York inhales, crushing her against him, and he’s gripping her tight and they’re kissing wet and furious and desperate and God, the throaty catch of his breath makes things deep inside her ache. “ ‘Lina,” he whispers, hoarse, and kisses her again, tongue warm against hers.

 

They both have nightmares, though generally not at the same time. York comes out of his with a gasp, rigid and shaking, beaded with sweat. Carolina cries out in her sleep (or so he tells her), and when she wakes it’s a fifty-fifty whether she’ll strike York or curl into his chest.

Neither of them are getting enough sleep, strung-out and wiry with dark circles under their eyes, and sometimes Carolina wonders if she’ll ever feel rested again.

 

They are in a meadow, by a mountain, somewhere. The sunshine is warm on Carolina’s hair, on her face, and York’s unhelmeted head rests in her lap. With bare fingers she rubs slow circles in his temples, doing her best to ease away a persistent migraine. She gets headaches, too, but they are never debilitating and usually pass quickly. But then again, Eta and Iota had been removed with surgical precision.

“ ‘S nice,” mumbles York. With his eyes closed, his eyelashes look very long against his tanned skin. Carolina doesn’t say anything, just continues gently massaging his temples while the wind flutters through the grass, kicking up the faint scent of flora.

 

“You did _what_ ,” says York.

“I’m sorry,” says Wash, and he’s very different from the boy Carolina once knew, because although there is sympathy in his voice for York there is not a shred of regret. “But it was the only way to stop the Meta.”

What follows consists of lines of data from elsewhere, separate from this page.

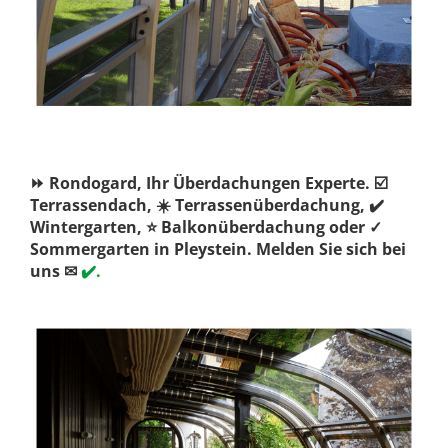
⏩ Rondogard, Ihr Überdachungen Experte. ☑️
Terrassendach, ☀️ Terrassenüberdachung, ✔️
Wintergarten, ⭐ Balkonüberdachung oder ✓
Sommergarten in Pleystein. Melden Sie sich bei
uns ✉
✔️.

“You killed D!” roars York, and leaps at him.

Carolina leaps to hold him back, but York throws her off and then he’s on top of Wash, pummeling him mercilessly with both fists. “York!” Carolina shouts, and grabs him in a headlock from behind, pulling him back. “York, stop -”

He snarls in animal rage, struggling furiously, but Wash is already on his feet and scrambling away. There’s a crack in his visor. “I’m sorry, York, I really am,” he says. “But there was no other way.”

York stops fighting Carolina’s grip and just stares up at Wash, chest heaving. “Get out of here,” he says, dangerously quiet. “While you still can.”

Wash hesitates, looking to Carolina. She does not blame Wash for his decision, but she doesn’t have to be happy about it either. “Go,” she says, voice neutral.

He runs off, leaving York slumped in Carolina’s arms. “I’m sorry,” she says softly.

Sitting up, York pulls off his helmet and lets it fall to the ground, head hanging and arms resting limp on his knees. Carolina removes her own helmet, puts an arm around York’s shoulders. He doesn’t pull away, doesn’t lean into her touch, just sits there.

 

“Maybe there’s a chance,” he says frantically, eyes burning. “We don’t know - Wash could have been wrong - maybe D survived -”

“York, you know that’s not true -”

“We have to find out,” he says, as if lit on fire.

“The more you hope the more it’s going to hurt when you’re let down -”

 

The facility is dead, Maine’s body gone. “He’s still out there,” says York, with desperate conviction. “D’s still alive, Carolina, he has to be -”

There’s nothing she can say.

 

The realization that Delta’s gone, that it’s true, it’s real, does not come in one heavy moment. It is a slow creeping thing that Carolina sees in the way he moves a little slower each day, grows a little paler, fights a little  weaker. It’s like watching someone gradually succumb to an illness, and it hurts in ways she’d never imagined possible.

 

“York, you have to eat.”

 

“York, talk to me.”

 

“York, _please_.”

 

“York,” she snarls at him, and when he slowly turns to her the dead look in his eyes just makes her angry. She has not put this much effort, this much blood and bullets and energy, into keeping themselves alive just for him to waste away like this. “York, snap out of it, you can’t -” _get over it_ , she wants to say, but even she’s not that heartless “- you can’t go on like this -”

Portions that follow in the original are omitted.